Shifts in social behaviour create more opportunities for human contact. In China, the entry of people with coronavirus across the Russian border is one example where easing restrictions resulted in new cases of the virus. Meanwhile in Germany, outbreaks of coronavirus linked to abattoirs where employees live in poor housing conditions is a reminder that the R number can also increase when vulnerable individuals are exposed to the virus for the first time.
The potential rise in R after lockdown measures are relaxed is something that epidemiologists are well aware of. If the government delivers an effective testing and contact-tracing strategy that can bring the virus under control by the time lockdown measures are lifted for everyone, new cases of Covid-19 would theoretically be little cause for concern – as health authorities would have measures in place to identify and curb incipient outbreaks.
What’s of greater concern to epidemiologists are indications that the R number is rising uncontrollably, or in a way that increases the exposure of the most vulnerable or puts health systems under great strain. In other words, what’s as important as the R number is the total number of cases across a population that an increase in R would cause. While the increase in Germany’s R number is concerning, this would be far more alarming were it to occur in the UK, where there are currently many more cases of coronavirus.

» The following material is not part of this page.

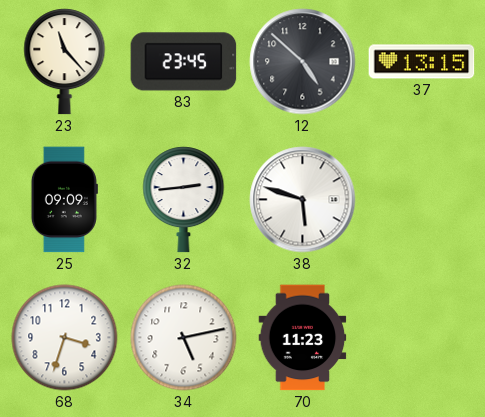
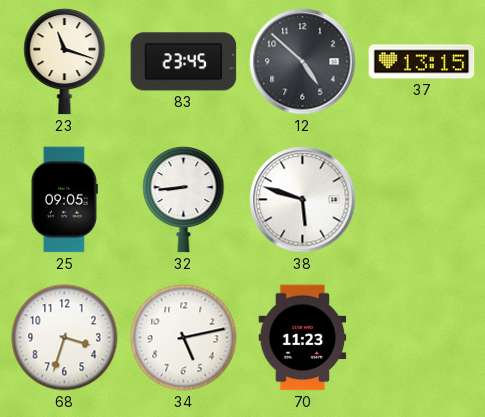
23: 11:23 -> 11:18
25: 09:09 -> 09:05
32: 2:44 -> 8:44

Regional differences in the value of R are also important. Easing the lockdown in areas with greater health resources, fewer Covid-19 cases and where more people have already had the virus, may be practical compared with another part of the country where outcomes of an increasing R would be more severe. Differences in the R number among particular risk groups, such as care home residents, are also likely to be more meaningful than the value of R for the country as a whole. Again, we’ll need a widespread programme of testing and tracing to determine these risks, and enable health authorities to rapidly contain incipient outbreaks.
Intuitively, we know that if contact between people with Covid-19 and those susceptible to infection increases, the R number is likely to rise. But this doesn’t happen in a straightforward way. A 10% increase in contact doesn’t necessarily mean a 10% increase in R, or a 10% increase in overall risk of catching the virus. Understanding how contact between people affects transmission, whether it be transmission of hate messages via a malicious bot on the internet or transmission of a virus from an infected person, is a pivotal concept in the field of “network science”.

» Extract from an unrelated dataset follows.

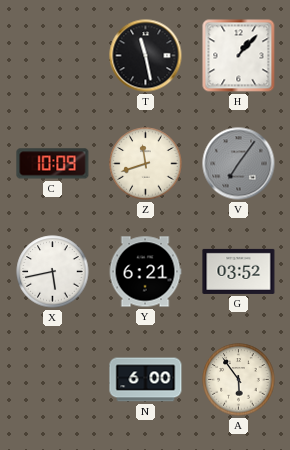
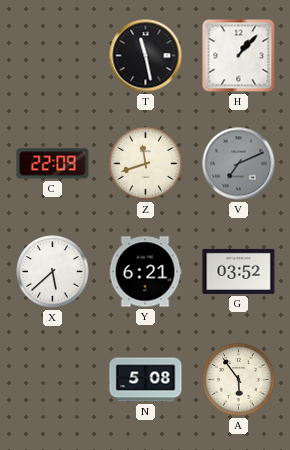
C: 10:09 -> 22:09
V: 7:06 -> 7:11
X: 5:43 -> 5:38
N: 6:00 -> 5:08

For Covid-19, a single contact can endanger an otherwise isolated community. Once an infection is introduced, the results can be disastrous. In network science, this pattern is described as a “small-world” effect. The concept originated from the idea that individuals with apparently little in common often have connections they are unaware of. What this means for public health is that even if only a handful of people have the potential to expose other communities to disease risk, in communities that are geographically distant or isolated, the impact of those few people on the spread of a virus can be significant. In the case of coronavirus, many areas in the UK have only experienced small outbreaks so far, creating fewer opportunities for the effects of “herd immunity” to curb the risk of a future outbreak.
To understand why mass gatherings are so important for infection, we can use a second concept borrowed from network science, that of “scale-free networks”. This is when some individuals in a network have a disproportionate number of contacts compared with the average. Gatherings are one context in which a single individual who is infected with Covid-19 could have many more contacts with other people than average. Emerging scientific research suggests that some individuals may be responsible for infecting many more people than others. One crucial question, which scientists haven’t yet answered, is whether these patterns are driven by more contact or differences in infectiousness.
Mass gatherings become more significant if such events occur frequently, with at least some of the same individuals returning repeatedly to the same place. This is often the case for scheduled football matches or religious services, both of which occur weekly – an interval conveniently similar to the time it takes a person infected with coronavirus to become infectious to others. Gatherings both increase the opportunities to become infected and increase the chances of infecting other people. If a few people who are infected with coronavirus come into contact with many others, the risk of a rapid spread can become uncontrollable. And some events present both kinds of risk: drawing in many people from great distances, and holding them together in close contact for an extended period.
Lowering our chance of a second wave will require minimising the impact of both of these factors. This means restricting large gatherings, especially where individuals might repeat these over the course of a single infection, and restricting movements over long distances, or those with a higher probability of putting vulnerable groups at risk. Crucially, it also means having in place a testing and tracing strategy that allows health authorities to identify new cases of Covid-19. These concepts are intuitive, but what network science tells us is that the risk associated with even a small change in patterns of human contact can be substantial.
• Rowland Kao is the Sir Timothy O’Shea Professor of Veterinary Epidemiology and Data Science at the University of Edinburgh, and is working with Public Health Scotland on coronavirus modelling.